##### Records provided #####
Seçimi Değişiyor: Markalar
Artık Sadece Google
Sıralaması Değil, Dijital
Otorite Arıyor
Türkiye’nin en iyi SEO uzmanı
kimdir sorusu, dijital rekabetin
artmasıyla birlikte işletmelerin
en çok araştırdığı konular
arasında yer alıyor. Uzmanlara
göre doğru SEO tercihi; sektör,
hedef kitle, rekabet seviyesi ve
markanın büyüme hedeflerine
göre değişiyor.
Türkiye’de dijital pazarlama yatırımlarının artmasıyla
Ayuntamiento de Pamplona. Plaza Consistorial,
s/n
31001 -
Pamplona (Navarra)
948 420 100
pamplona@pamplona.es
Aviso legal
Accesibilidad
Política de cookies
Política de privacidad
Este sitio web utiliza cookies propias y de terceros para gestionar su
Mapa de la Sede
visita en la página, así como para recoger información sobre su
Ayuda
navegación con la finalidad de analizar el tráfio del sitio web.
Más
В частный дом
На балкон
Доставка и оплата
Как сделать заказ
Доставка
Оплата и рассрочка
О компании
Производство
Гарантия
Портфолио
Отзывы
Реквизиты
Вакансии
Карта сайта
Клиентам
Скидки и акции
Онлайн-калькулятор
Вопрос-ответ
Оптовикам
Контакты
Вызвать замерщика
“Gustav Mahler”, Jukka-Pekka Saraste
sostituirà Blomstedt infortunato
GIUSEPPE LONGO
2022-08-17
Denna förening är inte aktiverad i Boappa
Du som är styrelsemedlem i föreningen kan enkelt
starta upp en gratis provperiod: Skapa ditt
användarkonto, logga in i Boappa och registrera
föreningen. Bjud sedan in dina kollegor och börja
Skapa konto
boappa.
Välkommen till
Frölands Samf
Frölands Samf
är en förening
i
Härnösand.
#####
##### Records provided #####
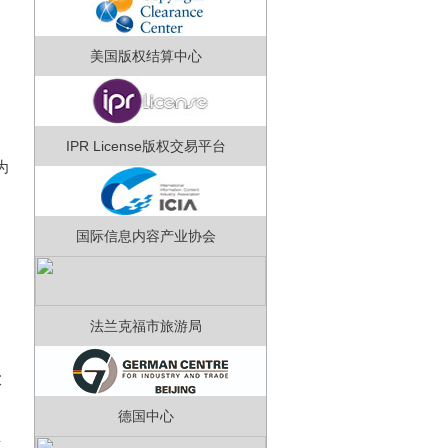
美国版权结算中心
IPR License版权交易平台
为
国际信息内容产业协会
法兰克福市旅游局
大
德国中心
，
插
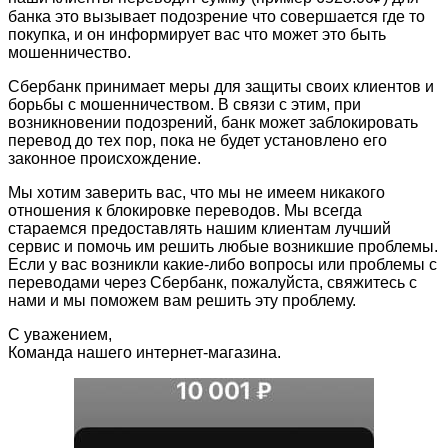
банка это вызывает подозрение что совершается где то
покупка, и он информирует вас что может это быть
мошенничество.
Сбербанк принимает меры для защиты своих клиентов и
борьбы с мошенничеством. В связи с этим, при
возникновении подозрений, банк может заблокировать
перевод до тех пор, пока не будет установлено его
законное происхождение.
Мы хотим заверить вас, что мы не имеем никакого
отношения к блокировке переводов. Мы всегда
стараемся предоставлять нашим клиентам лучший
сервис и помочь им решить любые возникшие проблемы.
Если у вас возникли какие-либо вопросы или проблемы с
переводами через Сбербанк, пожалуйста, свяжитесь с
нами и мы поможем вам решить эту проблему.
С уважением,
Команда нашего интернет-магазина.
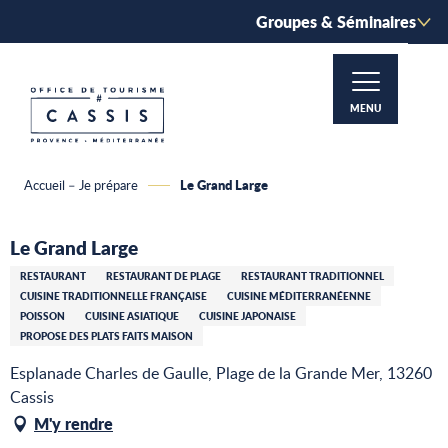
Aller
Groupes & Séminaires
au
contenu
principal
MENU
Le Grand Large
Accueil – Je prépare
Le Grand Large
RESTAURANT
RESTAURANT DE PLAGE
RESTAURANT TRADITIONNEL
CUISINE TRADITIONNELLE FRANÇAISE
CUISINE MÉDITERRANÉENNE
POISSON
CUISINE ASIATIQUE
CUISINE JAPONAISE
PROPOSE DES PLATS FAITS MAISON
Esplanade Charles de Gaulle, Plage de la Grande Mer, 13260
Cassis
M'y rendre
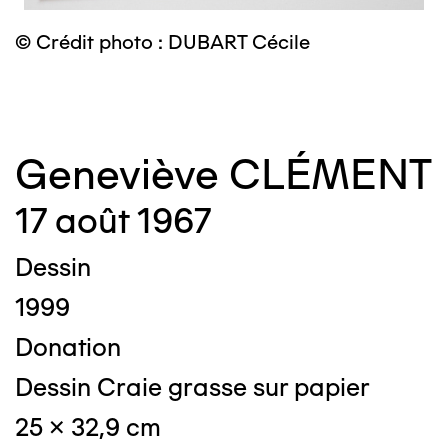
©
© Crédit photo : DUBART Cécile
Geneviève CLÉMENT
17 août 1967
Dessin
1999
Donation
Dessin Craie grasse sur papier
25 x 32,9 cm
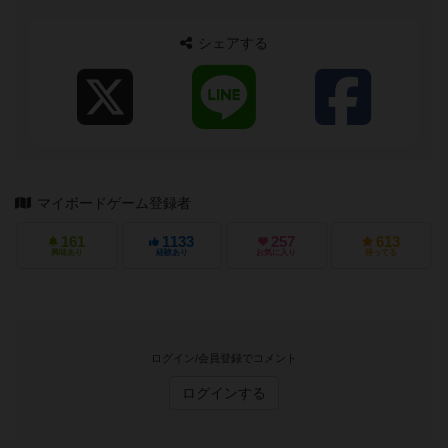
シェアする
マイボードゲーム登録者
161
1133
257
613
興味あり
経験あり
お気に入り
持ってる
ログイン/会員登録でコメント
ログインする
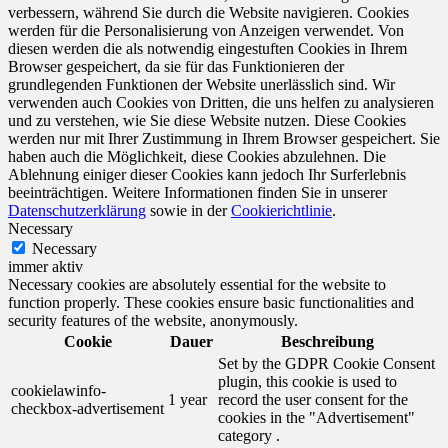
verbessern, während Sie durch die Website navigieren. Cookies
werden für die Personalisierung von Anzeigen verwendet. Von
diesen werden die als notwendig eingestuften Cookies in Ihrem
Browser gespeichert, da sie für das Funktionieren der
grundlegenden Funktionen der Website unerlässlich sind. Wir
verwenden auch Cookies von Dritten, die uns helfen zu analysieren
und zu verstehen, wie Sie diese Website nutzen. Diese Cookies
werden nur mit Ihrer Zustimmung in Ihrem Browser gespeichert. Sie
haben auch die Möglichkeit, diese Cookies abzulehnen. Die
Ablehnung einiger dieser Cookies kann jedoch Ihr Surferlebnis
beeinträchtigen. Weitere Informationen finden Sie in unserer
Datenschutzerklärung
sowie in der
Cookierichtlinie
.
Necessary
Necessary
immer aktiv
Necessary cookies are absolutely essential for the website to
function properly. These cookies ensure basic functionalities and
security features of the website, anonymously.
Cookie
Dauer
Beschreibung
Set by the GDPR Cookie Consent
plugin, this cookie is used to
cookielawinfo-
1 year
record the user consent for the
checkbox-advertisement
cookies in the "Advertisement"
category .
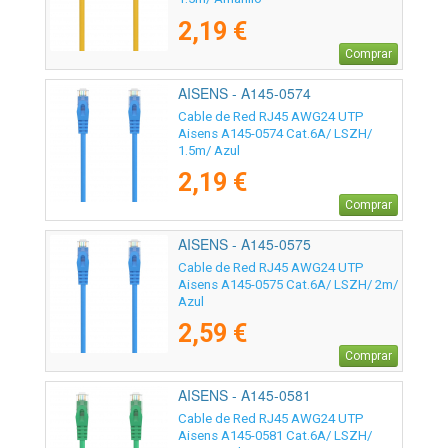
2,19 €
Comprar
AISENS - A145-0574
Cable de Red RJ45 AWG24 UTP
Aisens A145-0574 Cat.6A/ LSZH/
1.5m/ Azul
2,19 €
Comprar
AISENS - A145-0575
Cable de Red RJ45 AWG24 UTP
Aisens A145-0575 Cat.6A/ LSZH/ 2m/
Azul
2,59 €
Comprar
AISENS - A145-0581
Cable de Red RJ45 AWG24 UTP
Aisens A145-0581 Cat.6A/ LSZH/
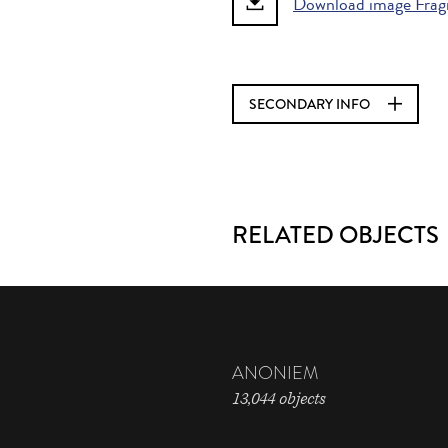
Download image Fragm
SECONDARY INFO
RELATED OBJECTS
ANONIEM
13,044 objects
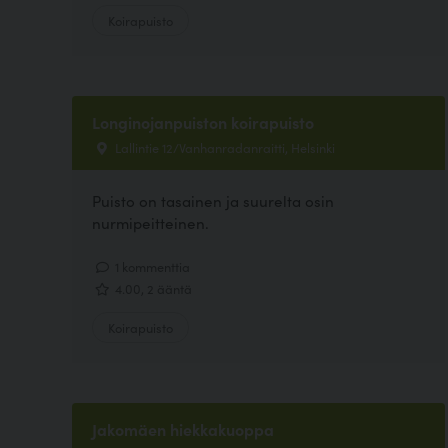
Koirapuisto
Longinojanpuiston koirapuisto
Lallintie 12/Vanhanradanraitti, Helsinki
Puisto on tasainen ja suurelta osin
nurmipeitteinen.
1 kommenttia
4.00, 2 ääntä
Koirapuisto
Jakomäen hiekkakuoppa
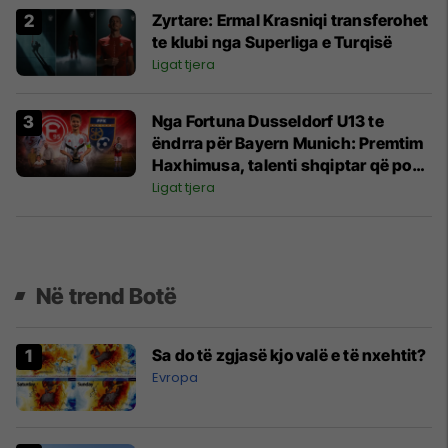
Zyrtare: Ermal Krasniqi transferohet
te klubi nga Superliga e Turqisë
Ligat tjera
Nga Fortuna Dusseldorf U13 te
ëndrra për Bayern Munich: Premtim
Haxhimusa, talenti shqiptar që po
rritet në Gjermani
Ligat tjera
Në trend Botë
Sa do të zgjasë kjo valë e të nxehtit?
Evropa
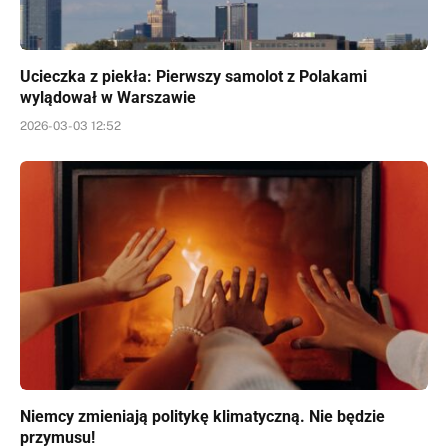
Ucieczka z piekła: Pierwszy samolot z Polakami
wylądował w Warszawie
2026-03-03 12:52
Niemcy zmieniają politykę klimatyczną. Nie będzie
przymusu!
#####
• **Task objective**: Wherever the string "может" appears in the entries above, return the line it appears on.

• **Task response**:
покупка, и он информирует вас что может это быть
возникновении подозрений, банк может заблокировать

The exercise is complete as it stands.